Dengan demikian petugas kesehatan yang menangani pasien TB merupakan kelompok risiko tinggi untuk terinfeksi TB. Penularan kuman TB di fasilitas pelayanan kesehatan dari pasien ke petugas kesehatan sudah diketahui sejak lama dan angka kejadiannya terus meningkat. Pada saat ini TB seringkali merupakan penyakit akibat kerja atau occupational disease untuk petugas kesehatan.

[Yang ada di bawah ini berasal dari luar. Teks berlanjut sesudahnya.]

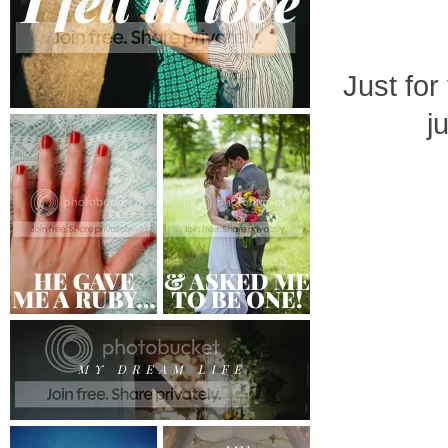
Just for
j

Keadaan ini memerlukan perhatian khusus karena akan mempengaruhi kesehatan, kinerja dan produktifitas petugas kesehatan. Sehingga penerapan pencegahan dan pengendalian infeksi (PPI) Tuberkulosis (TB) sebagai upaya pencegahan penularan terhadap petugas, pasien dan pengunjung harus selalu dilakukan.

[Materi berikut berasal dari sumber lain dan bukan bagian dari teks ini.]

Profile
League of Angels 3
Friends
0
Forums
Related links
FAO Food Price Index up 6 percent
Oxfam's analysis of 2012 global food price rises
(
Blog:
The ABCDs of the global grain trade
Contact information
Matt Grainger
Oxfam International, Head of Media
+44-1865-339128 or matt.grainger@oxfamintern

Semoga dengan terlaksananya pelatihan Pencegahan dan pengendalian infeksi (PPI) Tuberkulosis (TB) ini para peserta mampu peserta memahami tentang Pencegahan dan Pengendalian Infeksi TB, mampu menurunkan risiko timbulnya Healthcare Associated Infections (HAIs) terutama risiko transmisi microba yang diakibatkan kontak langsung maupun tidak langsung, dan mampu meningkatkan mutu pelayanan di RS Jiwa Provinsi Jawa Barat.